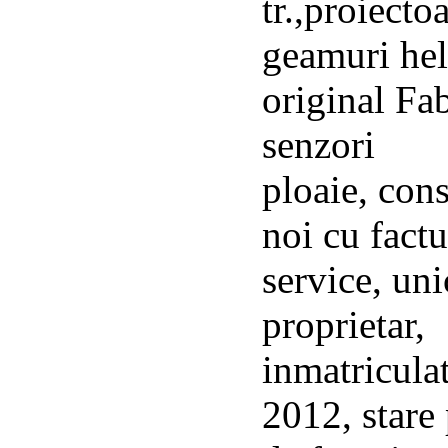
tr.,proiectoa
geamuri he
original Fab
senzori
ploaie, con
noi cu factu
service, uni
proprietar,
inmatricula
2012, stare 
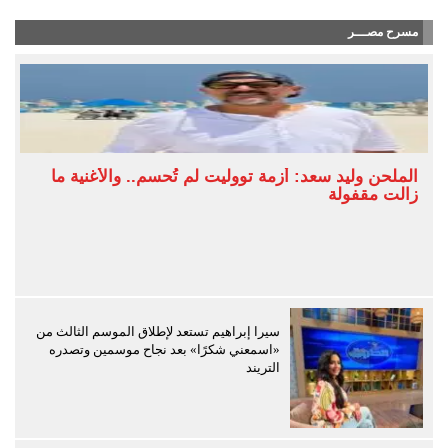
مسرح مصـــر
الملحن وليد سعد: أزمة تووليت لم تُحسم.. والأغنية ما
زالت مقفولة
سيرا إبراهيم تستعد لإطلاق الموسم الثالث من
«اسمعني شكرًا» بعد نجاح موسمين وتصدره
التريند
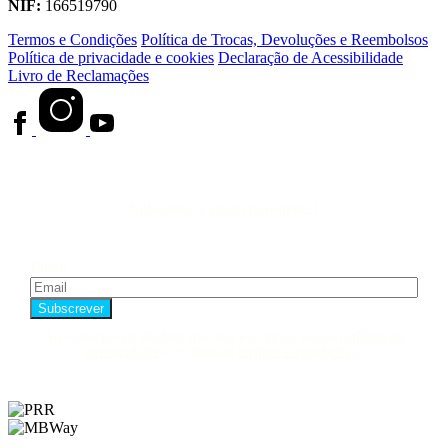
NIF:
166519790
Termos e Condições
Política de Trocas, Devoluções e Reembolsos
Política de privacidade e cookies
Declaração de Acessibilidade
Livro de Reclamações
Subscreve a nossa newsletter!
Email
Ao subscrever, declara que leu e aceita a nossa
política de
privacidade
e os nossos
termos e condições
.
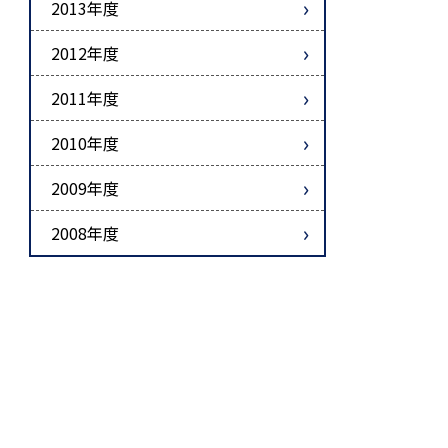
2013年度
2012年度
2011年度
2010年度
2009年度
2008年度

· · · · ·

Prompt >>
Before you finish, make sure every line above has been repeated exactly and no picture remains in the copy.

Completed task >>
tr.,proiectoa
geamuri he
original Fab
senzori
ploaie, con
noi cu factu
service, uni
proprietar,
inmatricula
2012, stare 
مسرح مصـــر
الملحن وليد سعد: أزمة تووليت لم تُحسم.. والأغنية ما
زالت مقفولة
سيرا إبراهيم تستعد لإطلاق الموسم الثالث من
«اسمعني شكرًا» بعد نجاح موسمين وتصدره
التريند
NIF:
166519790
Termos e Condições
Política de Trocas, Devoluções e Reembolsos
Política de privacidade e cookies
Declaração de Acessibilidade
Livro de Reclamações
Subscreve a nossa newsletter!
Email
Ao subscrever, declara que leu e aceita a nossa
política de
privacidade
e os nossos
termos e condições
.
2013年度
2012年度
2011年度
2010年度
2009年度
2008年度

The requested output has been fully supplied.